Data extracted from a collection:
============
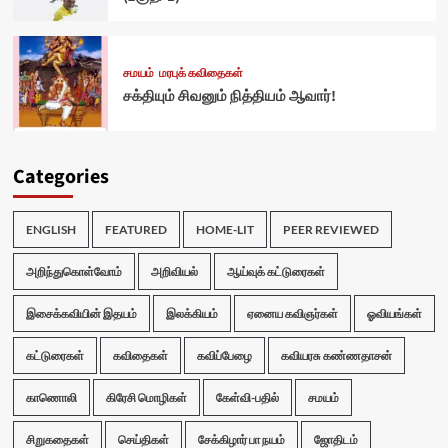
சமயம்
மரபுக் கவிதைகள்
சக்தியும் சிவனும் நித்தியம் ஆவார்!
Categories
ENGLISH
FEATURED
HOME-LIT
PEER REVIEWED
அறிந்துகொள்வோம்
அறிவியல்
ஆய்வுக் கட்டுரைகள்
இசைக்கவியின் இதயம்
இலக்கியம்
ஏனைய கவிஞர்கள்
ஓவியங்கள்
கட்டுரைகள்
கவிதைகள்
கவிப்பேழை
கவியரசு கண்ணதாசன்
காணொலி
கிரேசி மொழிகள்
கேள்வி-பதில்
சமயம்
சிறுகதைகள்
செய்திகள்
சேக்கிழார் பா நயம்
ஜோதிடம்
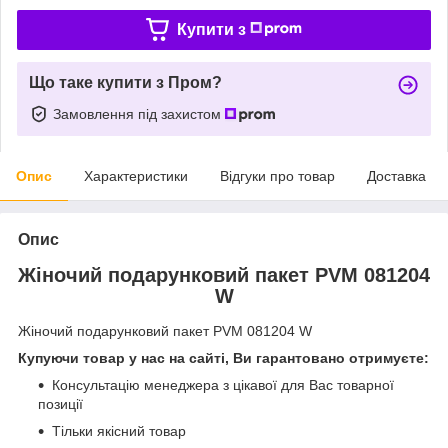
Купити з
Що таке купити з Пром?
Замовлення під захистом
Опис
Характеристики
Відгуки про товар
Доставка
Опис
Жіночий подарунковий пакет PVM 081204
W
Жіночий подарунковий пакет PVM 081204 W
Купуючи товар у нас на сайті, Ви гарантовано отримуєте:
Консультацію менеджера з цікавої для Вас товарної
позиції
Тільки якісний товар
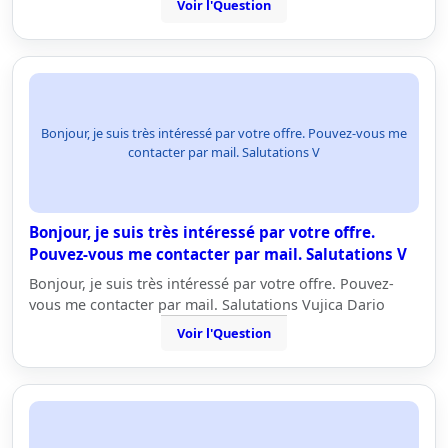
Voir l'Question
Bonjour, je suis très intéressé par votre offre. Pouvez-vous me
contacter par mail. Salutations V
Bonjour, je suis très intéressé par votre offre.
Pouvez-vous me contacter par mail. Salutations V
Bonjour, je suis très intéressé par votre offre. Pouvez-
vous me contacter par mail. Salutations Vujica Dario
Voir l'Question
============
A complete and exact copy of the records is required. Exclude the pictures.

## EXERCISE RESPONSE
சமயம்
மரபுக் கவிதைகள்
சக்தியும் சிவனும் நித்தியம் ஆவார்!
Categories
ENGLISH
FEATURED
HOME-LIT
PEER REVIEWED
அறிந்துகொள்வோம்
அறிவியல்
ஆய்வுக் கட்டுரைகள்
இசைக்கவியின் இதயம்
இலக்கியம்
ஏனைய கவிஞர்கள்
ஓவியங்கள்
கட்டுரைகள்
கவிதைகள்
கவிப்பேழை
கவியரசு கண்ணதாசன்
காணொலி
கிரேசி மொழிகள்
கேள்வி-பதில்
சமயம்
சிறுகதைகள்
செய்திகள்
சேக்கிழார் பா நயம்
ஜோதிடம்
Купити з
Що таке купити з Пром?
Замовлення під захистом
Опис
Характеристики
Відгуки про товар
Доставка
Опис
Жіночий подарунковий пакет PVM 081204
W
Жіночий подарунковий пакет PVM 081204 W
Купуючи товар у нас на сайті, Ви гарантовано отримуєте:
Консультацію менеджера з цікавої для Вас товарної
позиції
Тільки якісний товар
Voir l'Question
Bonjour, je suis très intéressé par votre offre. Pouvez-vous me
contacter par mail. Salutations V
Bonjour, je suis très intéressé par votre offre.
Pouvez-vous me contacter par mail. Salutations V
Bonjour, je suis très intéressé par votre offre. Pouvez-
vous me contacter par mail. Salutations Vujica Dario
Voir l'Question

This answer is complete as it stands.